Author: Walsh, Aoibhinn; Furlong, Mairead; Mc Nally, Paul; O'Reilly, Ruth; Javadpour, Sheila; Cox, Desmond W
Title: Paediatric invasive long-term ventilation - A ten year review. Cord-id: ujyzn14w Document date: 2021_8_6
ID: ujyzn14w
Snippet: INTRODUCTION The number of children with complex physical and developmental pathologies, including chronic respiratory insufficiency, surviving and growing beyond early childhood continues to rise. No study has examined the clinical pathway of children on invasive LTMV in an Irish setting. Our data over a ten year period was reviewed to see if our demographics and outcomes are in line with global trends. METHODS Children's Health Ireland (CHI) at Crumlin, Dublin is Ireland's largest tertiary pae
Document: INTRODUCTION The number of children with complex physical and developmental pathologies, including chronic respiratory insufficiency, surviving and growing beyond early childhood continues to rise. No study has examined the clinical pathway of children on invasive LTMV in an Irish setting. Our data over a ten year period was reviewed to see if our demographics and outcomes are in line with global trends. METHODS Children's Health Ireland (CHI) at Crumlin, Dublin is Ireland's largest tertiary paediatric hospital. A retrospective review analysed data from children in our centre commenced on LTMV via a tracheostomy over ten years (2009 - 2018). This data was subdivided into two epochs for statistical analysis of longitudinal trends. RESULTS Forty-six children were commenced on LTMV from 2009 to 2018. Many had complex medical diagnoses with associated co-morbidities. Far less children, 30.4% (n = 14) commenced LTMV in the latter half of the ten year period, they also fared better in all aspects of their treatment course. Focusing solely on children who have needed LTMV over this timeframe we have been able to isolate trends specific to this cohort.

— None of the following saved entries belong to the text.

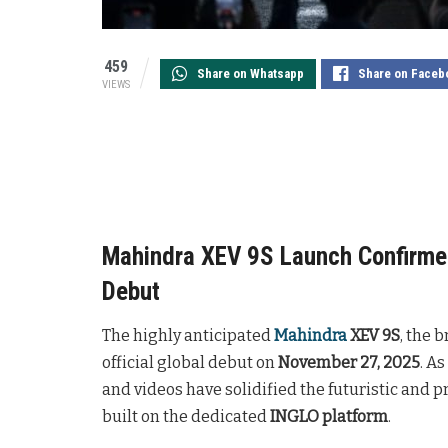
459
Share on Whatsapp
Share on Faceb
VIEWS
Mahindra XEV 9S Launch Confirmed
Debut
The highly anticipated
Mahindra
XEV 9S
, the b
official global debut on
November 27, 2025
. A
and videos have solidified the futuristic and p
built on the dedicated
INGLO platform
.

Less patients commenced LTMV on a year on year basis, and for those that require tracheostomy and LTMV, their journey to decannulation tends to be shorter. CONCLUSION Over the period reviewed, less patients over time necessitated LTMV, and those patients are being weaned and decannulated with ever more success. This has implications in terms of predicting numbers transitioning to adult services and allocation of hospital and community care resources. This article is protected by copyright. All rights reserved.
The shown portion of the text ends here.